Bersih

Najib’s post-709 KL walkabout reminds you of what?

By Kit

July 11, 2011

There are many casualties in the 709 Bersih 2.0 rally on Saturday especially the police, the mainstream media and the election commission but the biggest loser of all is undoubtedly the Prime Minister, Datuk Seri Najib Razak.

709 saw the death of Najib’s 1Malaysia but the birth of a true Bersih 1Malaysia where Malaysians of all races, religions, gender and age walked tall despite police threats, teargas, water cannons and sustained media demonisation to reaffirm their faith in a Clean Malaysia where there are free and fair elections, a clean political system and incorrupt national governance.

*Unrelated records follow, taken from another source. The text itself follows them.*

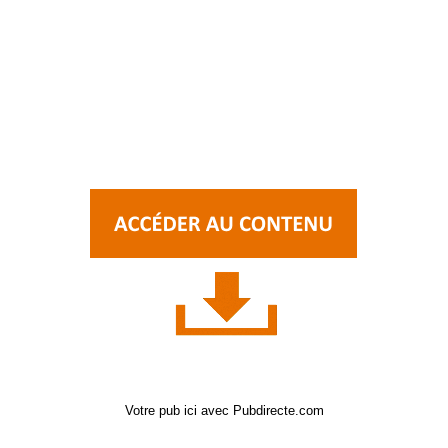
Votre pub ici avec Pubdirecte.com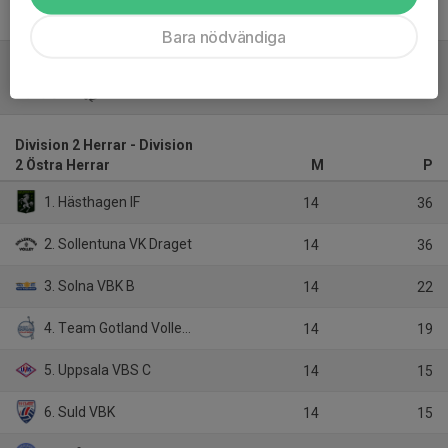
Bara nödvändiga
Tabell
Division 2 Herrar - Division
2 Östra Herrar
M
P
1. Hästhagen IF
14
36
2. Sollentuna VK Draget
14
36
3. Solna VBK B
14
22
4. Team Gotland Volleybollklubb
14
19
5. Uppsala VBS C
14
15
6. Suld VBK
14
15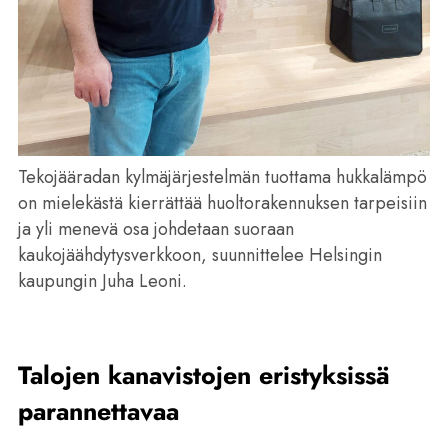
Tekojääradan kylmäjärjestelmän tuottama hukkalämpö
on mielekästä kierrättää huoltorakennuksen tarpeisiin
ja yli menevä osa johdetaan suoraan
kaukojäähdytysverkkoon, suunnittelee Helsingin
kaupungin Juha Leoni.
Talojen kanavistojen eristyksissä
parannettavaa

Najib and his strategists are aware that the Prime Minister is in deep political trouble because of gross mishandling of the 709 Bersih 2.0 rally – hence the instant counter of an UMNO-organised Special Information Briefing for Umno officials, UMNO-linked NGOs and heads of government-linked companies yesterday and a walkabout by Najib at Jalan Tuanku Abdul Rahman and Jalan Masjid India, two “hotspots” of the 709 Bersih 2.0 rally in Kuala Lumpur.

However, the Prime Minister’s credibility has plummeted to a new low as a result of the gross mishandling of the 709 Bersih 2.0 rally so much so that his unannounced walkabout of Kuala Lumpur a day after 709 reminds one of Bush’s unannounced one-day visit to Baghdad after the United States bomb-out of Iraq!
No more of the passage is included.